A normal fetal heartbeat is one of the most reassuring sounds expectant parents will ever hear, as it normally indicates that all is well with a developing pregnancy. At different stages of a pregnancy, the fetal heartbeat can be seen on an ultrasound, heard using a doppler or heard using a regular stethoscope. Doctors often use the fetal heartbeat to determine if there is a problem with the growing fetus that needs further attention.

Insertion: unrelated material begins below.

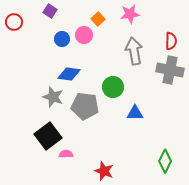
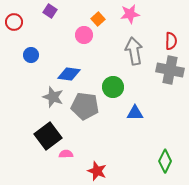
blue circle: moved 31 px left, 16 px down
red star: moved 7 px left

The fetal heartbeat starts beating during the embryonic stage of pregnancy at 22 days after conception, or what is considered the fifth week of pregnancy. However, it is much too small to be heard using a doppler at this stage, so doctors frequently use ultrasounds to confirm a pregnancy and measure the early fetal heartbeat. Beginning at 10 to 12 weeks of pregnancy, doctors are able to use fetal doppler instruments to hear the heartbeat, and they often continue to use the doppler to check the fetal heartbeat at all subsequent prenatal visits. Expecting parents often take comfort in "checking in" with their growing baby and hearing a normal fetal heartbeat at each appointment. A stethoscope placed on the mother's abdomen can also be used to hear the fetal heartbeat beginning at around 20 weeks of pregnancy.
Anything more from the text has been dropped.